**To do:**
Find the line with "Find the location of a particular element. Image" in the data below. Repeat it and every line after it up to the end, exactly, but drop the pictures.

[Pixel coordinate grounding data]
• • •

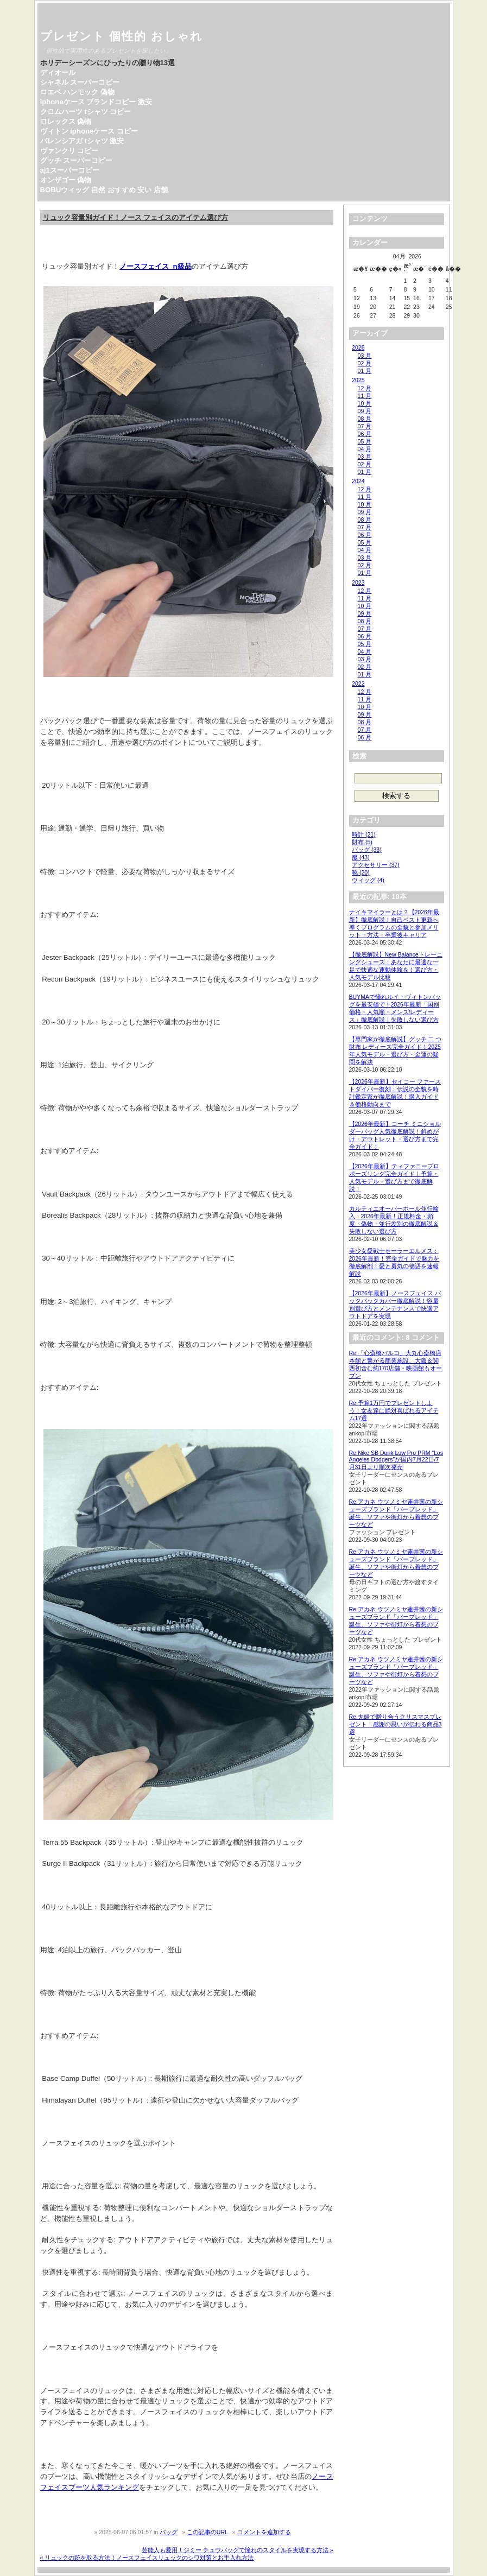 Image resolution: width=487 pixels, height=2576 pixels. Describe the element at coordinates (362, 842) in the screenshot. I see `財布 (5)` at that location.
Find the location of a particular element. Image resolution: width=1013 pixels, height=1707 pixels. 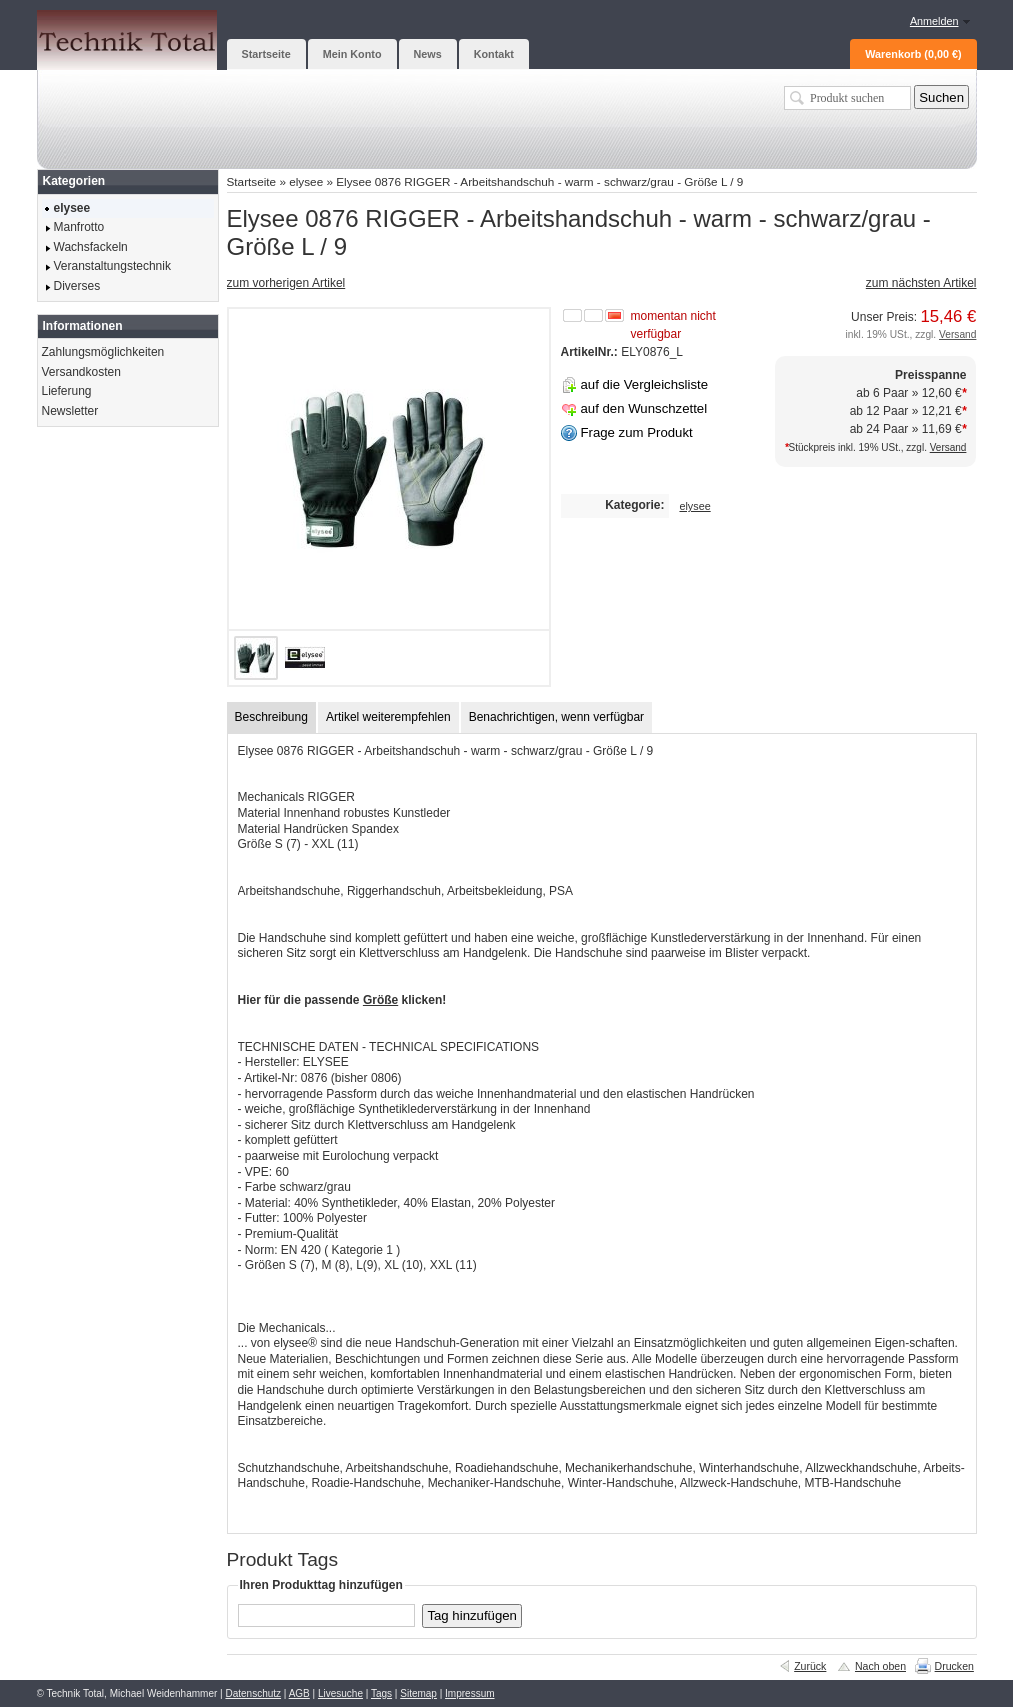

zum vorherigen Artikel is located at coordinates (286, 283).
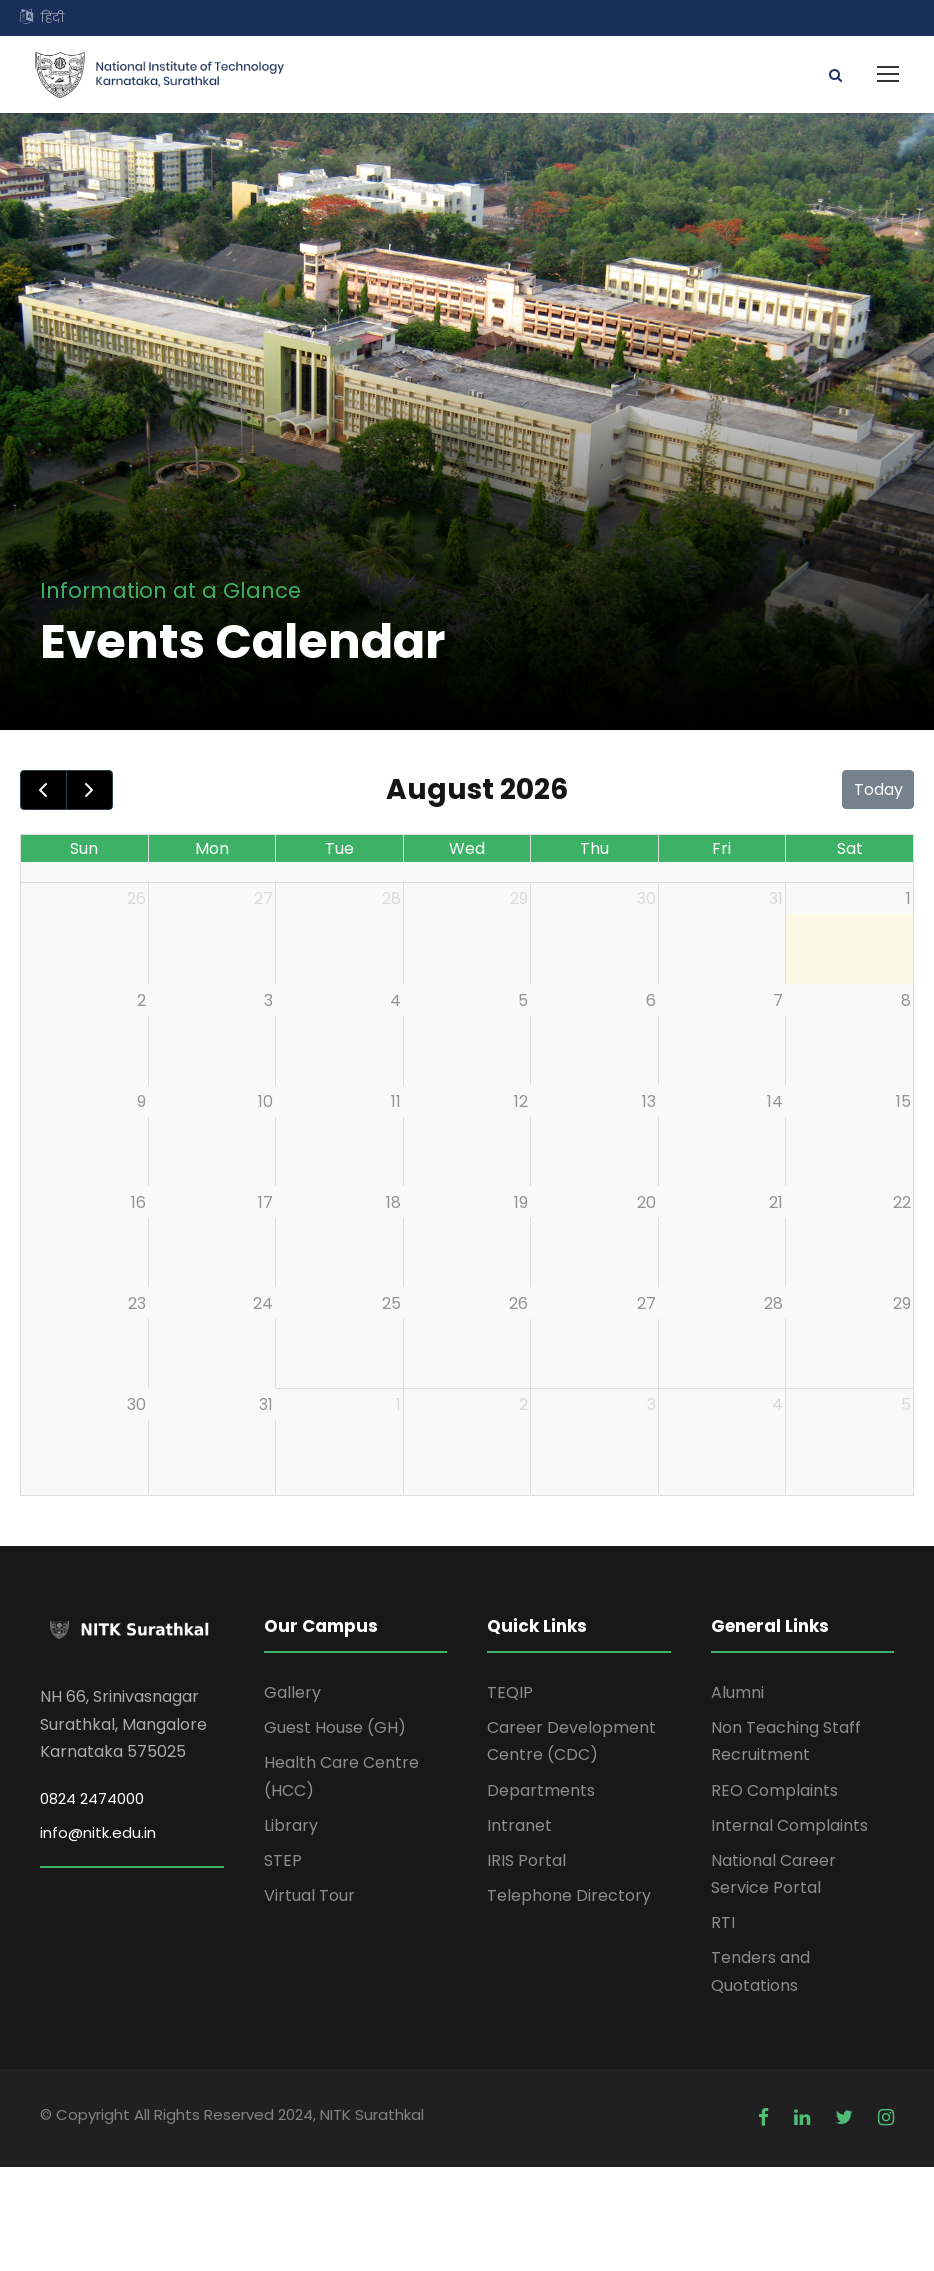 Image resolution: width=934 pixels, height=2271 pixels. Describe the element at coordinates (723, 1922) in the screenshot. I see `RTI` at that location.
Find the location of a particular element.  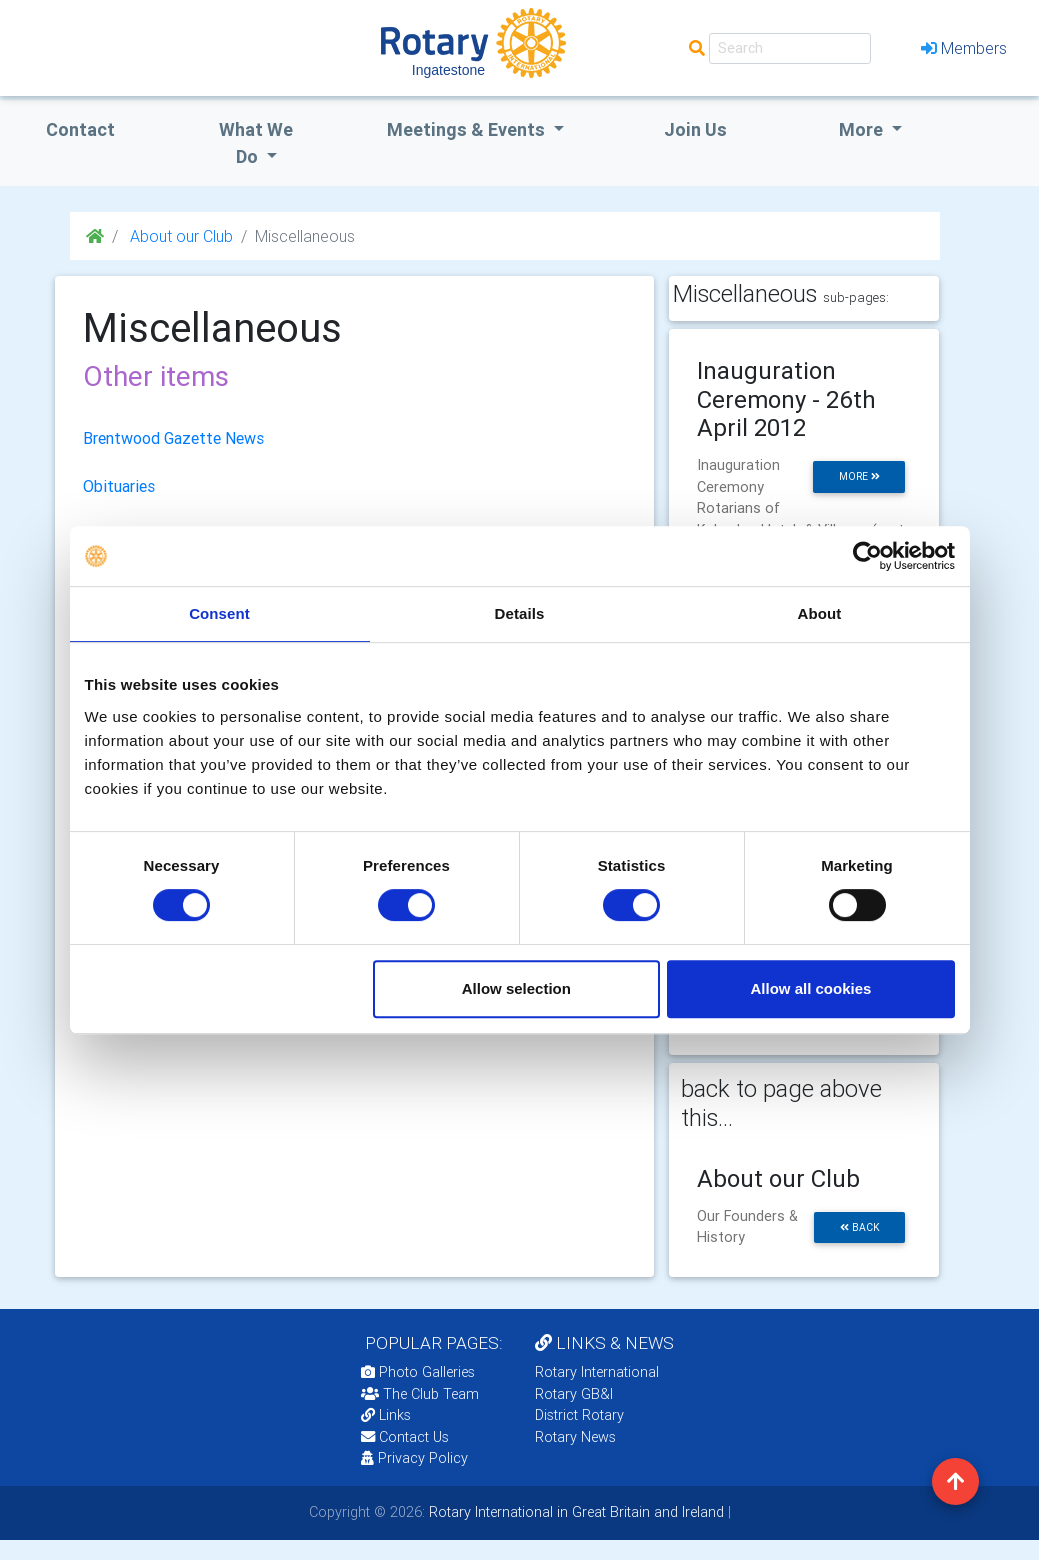

[Search] is located at coordinates (790, 48).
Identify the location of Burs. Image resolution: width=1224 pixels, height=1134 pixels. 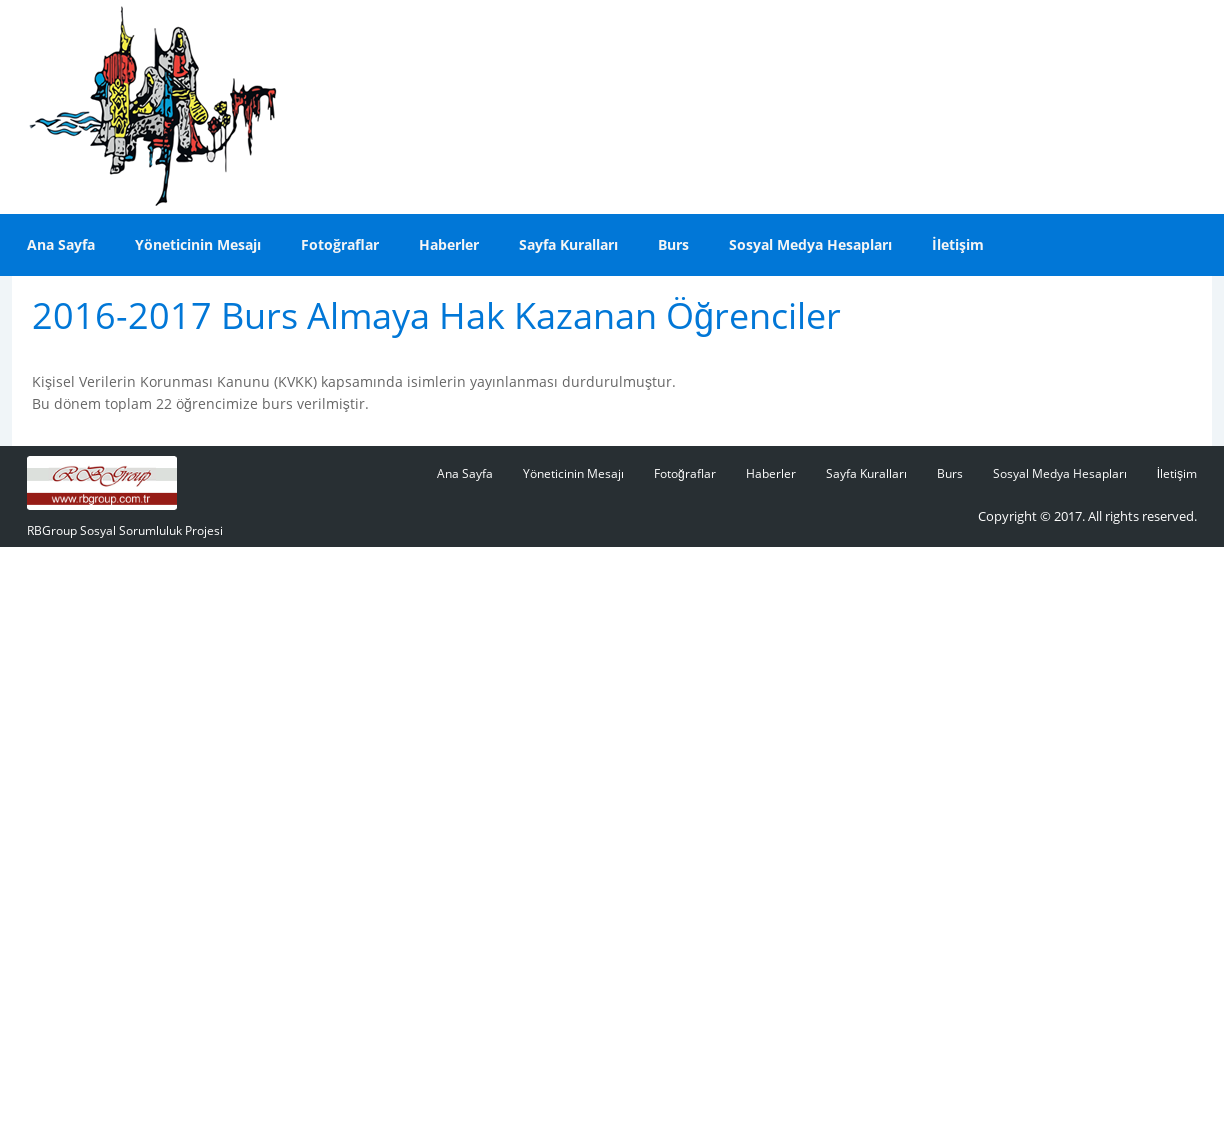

• • •

**Answer box:**
Find the location of a particular element. Image resolution: width=1013 pixels, height=1707 pixels. 

zum vorherigen Artikel is located at coordinates (286, 283).
 Image resolution: width=934 pixels, height=2271 pixels. Describe the element at coordinates (723, 1922) in the screenshot. I see `RTI` at that location.
Find the location of a particular element.  

[Search] is located at coordinates (790, 48).
Identify the location of Burs. Image resolution: width=1224 pixels, height=1134 pixels. 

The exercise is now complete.